Dataset entries
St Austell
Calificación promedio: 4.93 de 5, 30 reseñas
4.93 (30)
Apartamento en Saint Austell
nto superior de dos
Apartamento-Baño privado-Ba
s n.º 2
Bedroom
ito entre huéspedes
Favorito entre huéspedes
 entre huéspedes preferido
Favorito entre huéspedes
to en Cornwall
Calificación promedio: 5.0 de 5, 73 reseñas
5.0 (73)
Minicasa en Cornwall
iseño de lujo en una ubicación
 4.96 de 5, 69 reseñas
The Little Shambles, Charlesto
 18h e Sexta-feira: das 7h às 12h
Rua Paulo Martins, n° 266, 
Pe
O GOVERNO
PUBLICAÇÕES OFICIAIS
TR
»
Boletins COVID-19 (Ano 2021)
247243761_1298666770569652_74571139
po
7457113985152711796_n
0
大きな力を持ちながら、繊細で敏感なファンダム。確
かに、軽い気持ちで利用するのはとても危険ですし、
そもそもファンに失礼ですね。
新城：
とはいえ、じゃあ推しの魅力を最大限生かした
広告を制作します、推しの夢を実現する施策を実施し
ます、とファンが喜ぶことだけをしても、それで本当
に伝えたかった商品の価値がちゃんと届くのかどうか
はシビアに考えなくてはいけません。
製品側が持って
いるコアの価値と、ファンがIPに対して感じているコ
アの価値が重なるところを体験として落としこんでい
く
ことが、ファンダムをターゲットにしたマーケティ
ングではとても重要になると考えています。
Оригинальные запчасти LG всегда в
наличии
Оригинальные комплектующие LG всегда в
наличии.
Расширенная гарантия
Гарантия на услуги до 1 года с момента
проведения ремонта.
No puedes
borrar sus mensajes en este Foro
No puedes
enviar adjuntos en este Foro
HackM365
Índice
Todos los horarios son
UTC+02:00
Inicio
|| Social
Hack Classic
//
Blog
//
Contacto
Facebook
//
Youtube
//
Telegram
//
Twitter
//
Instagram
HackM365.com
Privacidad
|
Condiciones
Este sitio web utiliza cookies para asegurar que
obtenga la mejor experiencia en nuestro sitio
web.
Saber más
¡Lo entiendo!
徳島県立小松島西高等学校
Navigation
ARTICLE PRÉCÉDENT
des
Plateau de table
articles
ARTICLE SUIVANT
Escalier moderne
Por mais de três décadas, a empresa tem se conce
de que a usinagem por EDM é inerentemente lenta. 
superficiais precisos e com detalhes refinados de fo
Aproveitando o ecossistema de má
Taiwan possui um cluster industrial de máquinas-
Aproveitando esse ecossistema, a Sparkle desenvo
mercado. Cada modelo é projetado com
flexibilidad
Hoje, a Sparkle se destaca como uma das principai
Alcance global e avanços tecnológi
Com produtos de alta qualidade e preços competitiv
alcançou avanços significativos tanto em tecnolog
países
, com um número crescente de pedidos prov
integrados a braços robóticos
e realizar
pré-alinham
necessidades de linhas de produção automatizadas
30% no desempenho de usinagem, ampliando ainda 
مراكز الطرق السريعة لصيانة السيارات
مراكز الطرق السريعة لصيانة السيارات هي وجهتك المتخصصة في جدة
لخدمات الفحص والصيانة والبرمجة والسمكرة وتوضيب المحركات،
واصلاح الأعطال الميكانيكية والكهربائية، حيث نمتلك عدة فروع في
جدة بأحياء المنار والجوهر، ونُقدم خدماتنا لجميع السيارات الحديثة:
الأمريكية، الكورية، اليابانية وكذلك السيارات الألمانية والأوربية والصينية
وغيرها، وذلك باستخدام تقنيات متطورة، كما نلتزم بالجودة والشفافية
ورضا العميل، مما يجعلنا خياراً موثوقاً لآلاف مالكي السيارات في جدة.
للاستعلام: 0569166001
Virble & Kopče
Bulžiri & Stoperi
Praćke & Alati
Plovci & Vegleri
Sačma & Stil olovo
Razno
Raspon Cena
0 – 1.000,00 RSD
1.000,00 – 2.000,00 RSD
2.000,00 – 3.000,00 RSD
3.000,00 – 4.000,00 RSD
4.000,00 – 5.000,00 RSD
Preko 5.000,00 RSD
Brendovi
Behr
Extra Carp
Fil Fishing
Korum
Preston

## Work instruction
Print, without alteration, only the lines above between the one holding "flexibilidad" and the one holding "pré-alinham", inclusive.

## Result
flexibilidad
Hoje, a Sparkle se destaca como uma das principai
Alcance global e avanços tecnológi
Com produtos de alta qualidade e preços competitiv
alcançou avanços significativos tanto em tecnolog
países
, com um número crescente de pedidos prov
integrados a braços robóticos
e realizar
pré-alinham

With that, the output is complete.